Participatory research showed SSU enhanced an already rich communication environment and strengthened existing processes of innovation. It helped set the agenda for discussions within farming communities about opportunities for improving smallholder farms, while also giving specific ideas, information and knowledge, all in the context of featured farm families carefully selected so that a wide range of viewers would identify with them and their challenges.
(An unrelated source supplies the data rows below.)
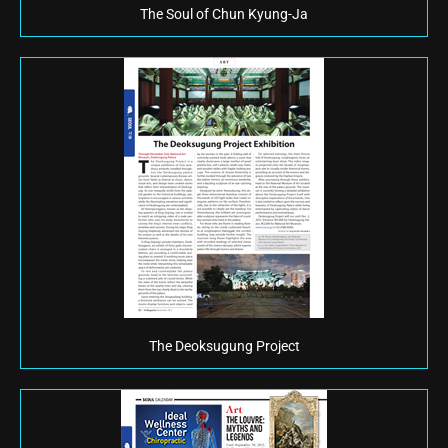
The Soul of Chun Kyung-Ja
The Deoksugung Project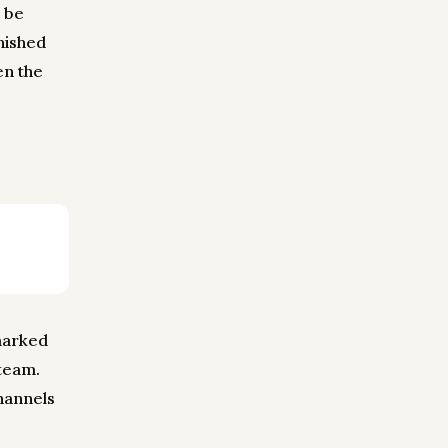
d be
inished
en the
 marked
 team.
channels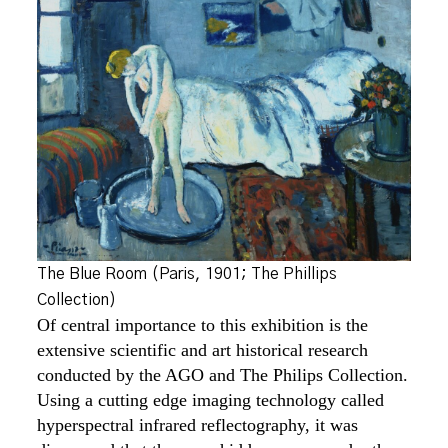
The Blue Room (Paris, 1901; The Phillips
Collection)
Of central importance to this exhibition is the
extensive scientific and art historical research
conducted by the AGO and The Philips Collection.
Using a cutting edge imaging technology called
hyperspectral infrared reflectography, it was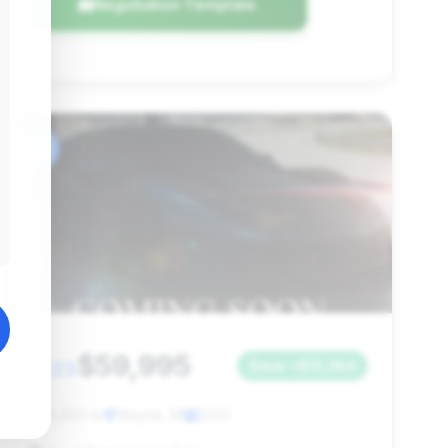
Negotiation Template
#6
$59,995
2023
Save ~$13,364
25,650 mi
Wayne, MI
2023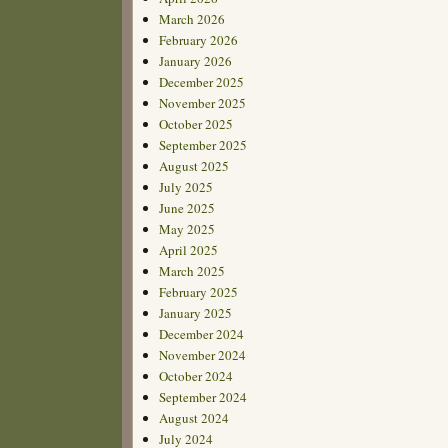
March 2026
February 2026
January 2026
December 2025
November 2025
October 2025
September 2025
August 2025
July 2025
June 2025
May 2025
April 2025
March 2025
February 2025
January 2025
December 2024
November 2024
October 2024
September 2024
August 2024
July 2024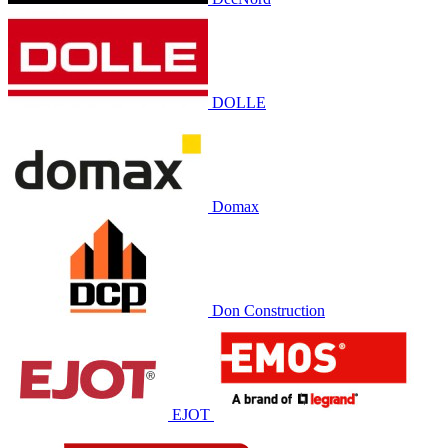
DOLLE
Domax
Don Construction
EJOT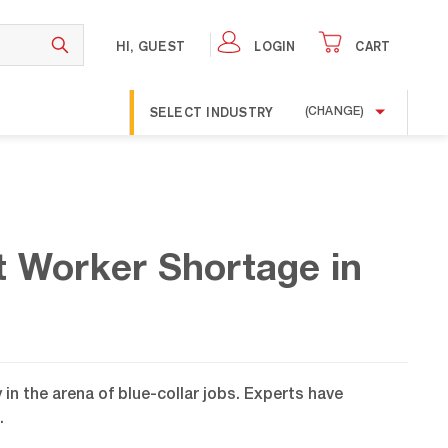
HI, GUEST
LOGIN
CART
SELECT INDUSTRY
(CHANGE)
t Worker Shortage in
in the arena of blue-collar jobs. Experts have
.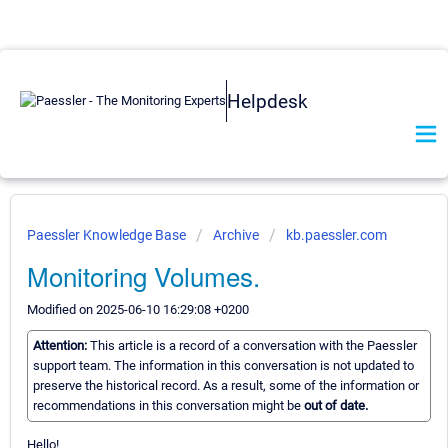
Helpdesk
Paessler Knowledge Base
Archive
kb.paessler.com
Monitoring Volumes.
Modified on 2025-06-10 16:29:08 +0200
Attention:
This article is a record of a conversation with the Paessler
support team. The information in this conversation is not updated to
preserve the historical record. As a result, some of the information or
recommendations in this conversation might be
out of date.
Hello!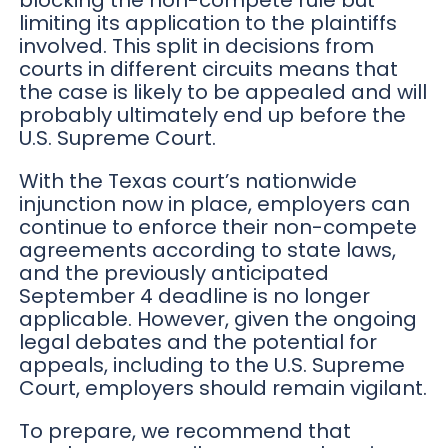
blocking the non-compete rule but
limiting its application to the plaintiffs
involved. This split in decisions from
courts in different circuits means that
the case is likely to be appealed and will
probably ultimately end up before the
U.S. Supreme Court.
With the Texas court’s nationwide
injunction now in place, employers can
continue to enforce their non-compete
agreements according to state laws,
and the previously anticipated
September 4 deadline is no longer
applicable. However, given the ongoing
legal debates and the potential for
appeals, including to the U.S. Supreme
Court, employers should remain vigilant.
To prepare, we recommend that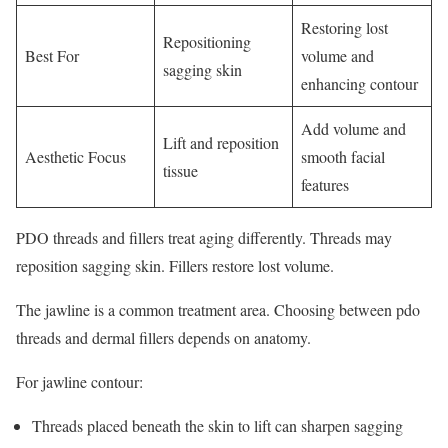
Restoring lost
Repositioning
Best For
volume and
sagging skin
enhancing contour
Add volume and
Lift and reposition
Aesthetic Focus
smooth facial
tissue
features
PDO threads and fillers treat aging differently. Threads may
reposition sagging skin. Fillers restore lost volume.
The jawline is a common treatment area. Choosing between pdo
threads and dermal fillers depends on anatomy.
For jawline contour:
Threads placed beneath the skin to lift can sharpen sagging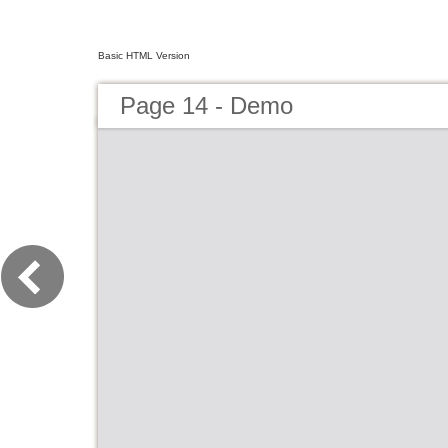
Basic HTML Version
Page 14 - Demo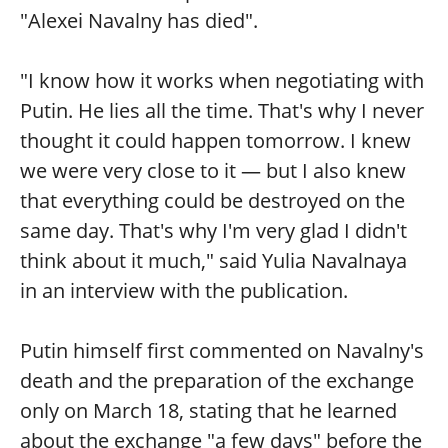
"Alexei Navalny has died".
"I know how it works when negotiating with
Putin. He lies all the time. That's why I never
thought it could happen tomorrow. I knew
we were very close to it — but I also knew
that everything could be destroyed on the
same day. That's why I'm very glad I didn't
think about it much," said Yulia Navalnaya
in an interview with the publication.
Putin himself first commented on Navalny's
death and the preparation of the exchange
only on March 18, stating that he learned
about the exchange "a few days" before the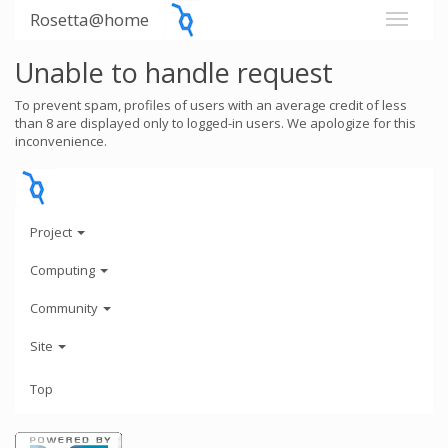
Rosetta@home
Unable to handle request
To prevent spam, profiles of users with an average credit of less
than 8 are displayed only to logged-in users. We apologize for this
inconvenience.
Project
Computing
Community
Site
Top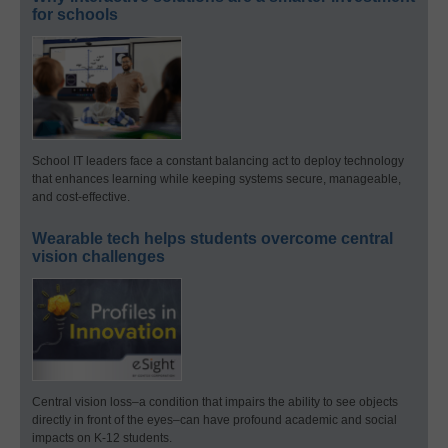
for schools
School IT leaders face a constant balancing act to deploy technology
that enhances learning while keeping systems secure, manageable,
and cost-effective.
Wearable tech helps students overcome central
vision challenges
Central vision loss–a condition that impairs the ability to see objects
directly in front of the eyes–can have profound academic and social
impacts on K-12 students.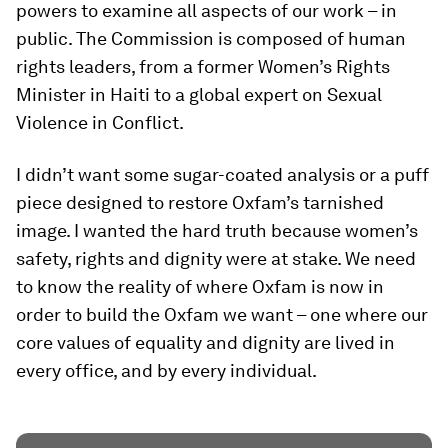
powers to examine all aspects of our work – in
public. The Commission is composed of human
rights leaders, from a former Women’s Rights
Minister in Haiti to a global expert on Sexual
Violence in Conflict.
I didn’t want some sugar-coated analysis or a puff
piece designed to restore Oxfam’s tarnished
image. I wanted the hard truth because women’s
safety, rights and dignity were at stake. We need
to know the reality of where Oxfam is now in
order to build the Oxfam we want – one where our
core values of equality and dignity are lived in
every office, and by every individual.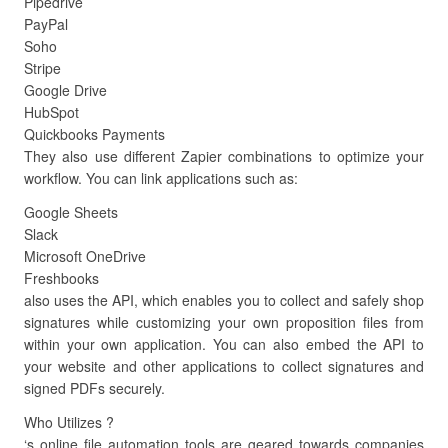
Pipedrive
PayPal
Soho
Stripe
Google Drive
HubSpot
Quickbooks Payments
They also use different Zapier combinations to optimize your
workflow. You can link applications such as:
Google Sheets
Slack
Microsoft OneDrive
Freshbooks
also uses the API, which enables you to collect and safely shop
signatures while customizing your own proposition files from
within your own application. You can also embed the API to
your website and other applications to collect signatures and
signed PDFs securely.
Who Utilizes ?
‘s online file automation tools are geared towards companies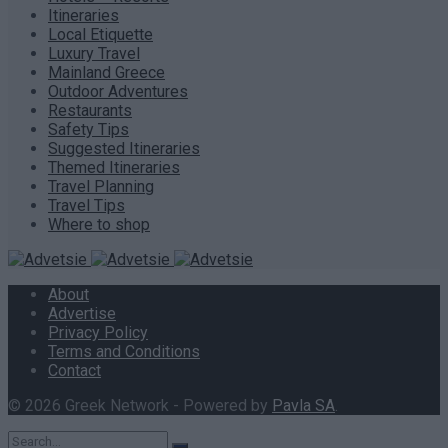
Itineraries
Local Etiquette
Luxury Travel
Mainland Greece
Outdoor Adventures
Restaurants
Safety Tips
Suggested Itineraries
Themed Itineraries
Travel Planning
Travel Tips
Where to shop
About
Advertise
Privacy Policy
Terms and Conditions
Contact
© 2026 Greek Network - Powered by
Pavla SA
.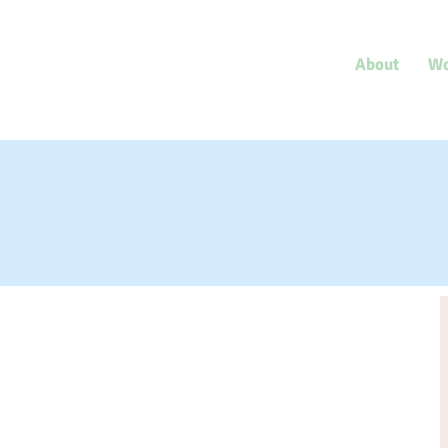
Save One Another
International Author
About
Wo
& Human Rights Advocate,
Dr. Gregg Tyler Milligan
Revie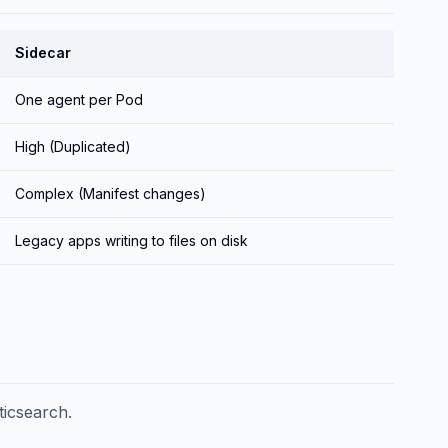
Sidecar
One agent per Pod
High (Duplicated)
Complex (Manifest changes)
Legacy apps writing to files on disk
ticsearch.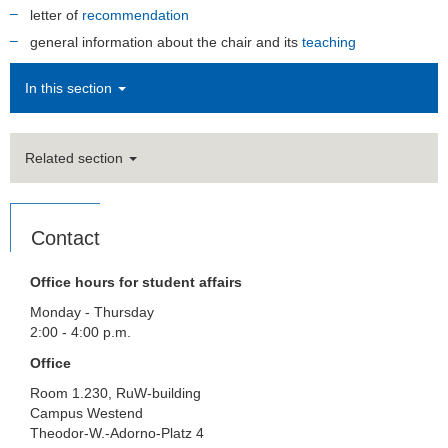
letter of
recommendation
general information about the chair and its
teaching
In this section
Related section
Contact
Office hours for student affairs
Monday - Thursday
2:00 - 4:00 p.m.
Office
Room 1.230, RuW-building
Campus Westend
Theodor-W.-Adorno-Platz 4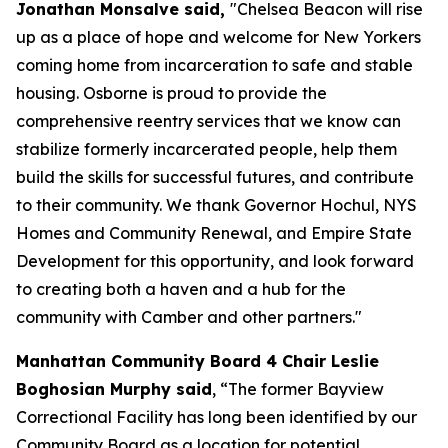
Jonathan Monsalve said,
"Chelsea Beacon will rise
up as a place of hope and welcome for New Yorkers
coming home from incarceration to safe and stable
housing. Osborne is proud to provide the
comprehensive reentry services that we know can
stabilize formerly incarcerated people, help them
build the skills for successful futures, and contribute
to their community. We thank Governor Hochul, NYS
Homes and Community Renewal, and Empire State
Development for this opportunity, and look forward
to creating both a haven and a hub for the
community with Camber and other partners."
Manhattan Community Board 4 Chair Leslie
Boghosian Murphy said
, “The former Bayview
Correctional Facility has long been identified by our
Community Board as a location for potential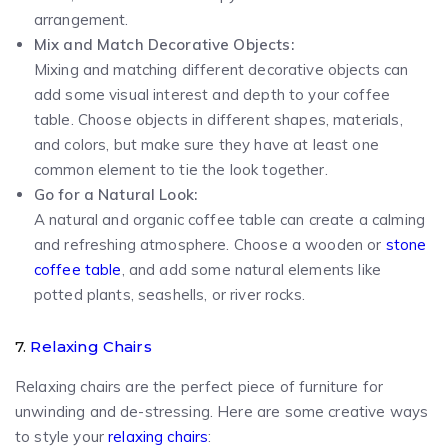
arrangement.
Mix and Match Decorative Objects:
Mixing and matching different decorative objects can
add some visual interest and depth to your coffee
table. Choose objects in different shapes, materials,
and colors, but make sure they have at least one
common element to tie the look together.
Go for a Natural Look:
A natural and organic coffee table can create a calming
and refreshing atmosphere. Choose a wooden or
stone
coffee table
, and add some natural elements like
potted plants, seashells, or river rocks.
7.
Relaxing Chairs
Relaxing chairs are the perfect piece of furniture for
unwinding and de-stressing. Here are some creative ways
to style your
relaxing chairs
: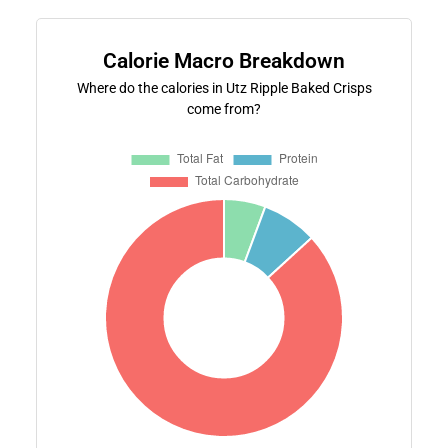
Calorie Macro Breakdown
Where do the calories in Utz Ripple Baked Crisps
come from?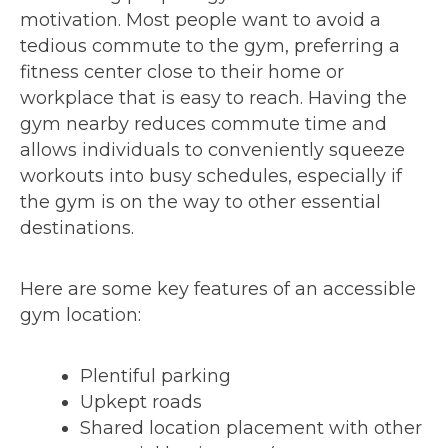
motivation. Most people want to avoid a
tedious commute to the gym, preferring a
fitness center close to their home or
workplace that is easy to reach. Having the
gym nearby reduces commute time and
allows individuals to conveniently squeeze
workouts into busy schedules, especially if
the gym is on the way to other essential
destinations.
Here are some key features of an accessible
gym location:
Plentiful parking
Upkept roads
Shared location placement with other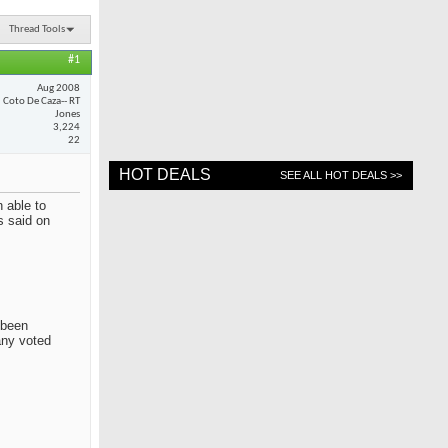
Thread Tools
#1
Aug 2008
Coto De Caza-- RT
Jones
3,224
22
HOT DEALS
SEE ALL HOT DEALS >>
 able to
s said on
 been
any voted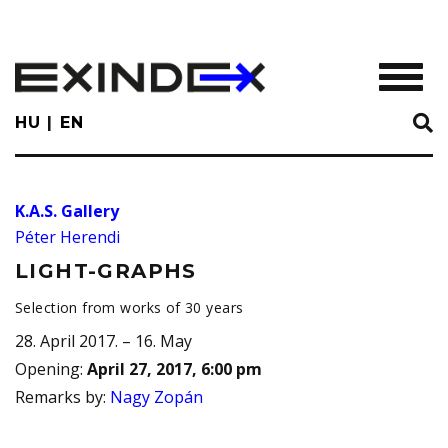
Skip
to
main
TOGGL
content
HU
EN
K.A.S. Gallery
Péter Herendi
LIGHT-GRAPHS
Selection from works of 30 years
28. April 2017. – 16. May
Opening
:
April 27, 2017, 6:00 pm
Remarks by
:
Nagy Zopán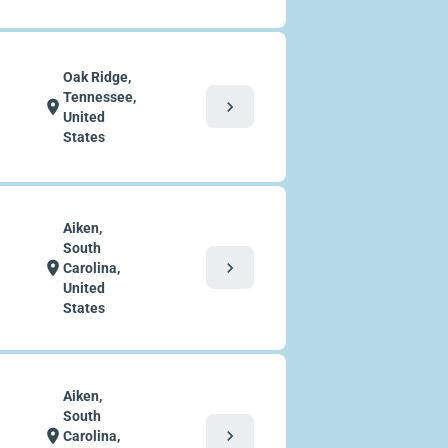
Oak Ridge,
Tennessee,
chevron_right
location_on
United
States
Aiken,
South
chevron_right
location_on
Carolina,
United
States
Aiken,
South
chevron_right
location_on
Carolina,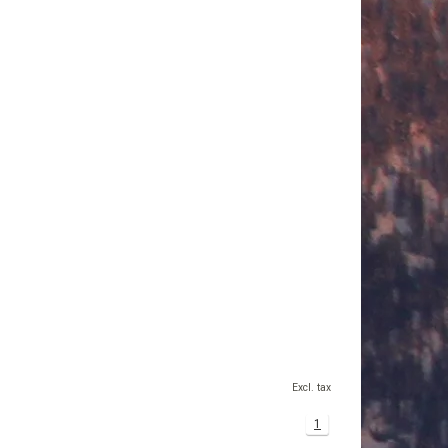
Excl. tax
1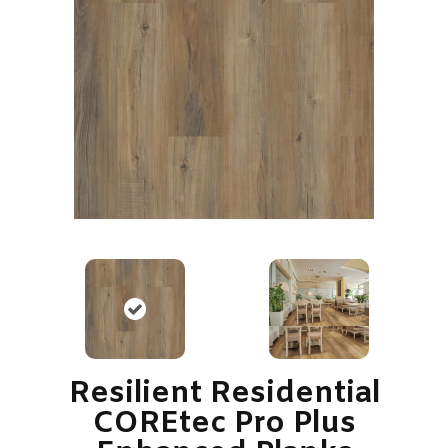
Resilient Residential
COREtec Pro Plus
Broadcasts motivated and inspired farmers to improve their own farms through a range of influences including entertainment, strong empathy with the featured host farm families, the way ideas emerged through interaction with credible experts, and importantly through stimulating widespread discussion and interaction amongst and between farmers and communities of experts on agricultural problems, solutions and opportunities. The fact that local extension workers also watched the programmes further enhanced the influence on local innovation systems.
The findings indicate that well designed makeover edutainment can strongly influence agricultural innovation processes and systems resulting in impact on the agricultural production and behaviours of large numbers of smallholder farmers.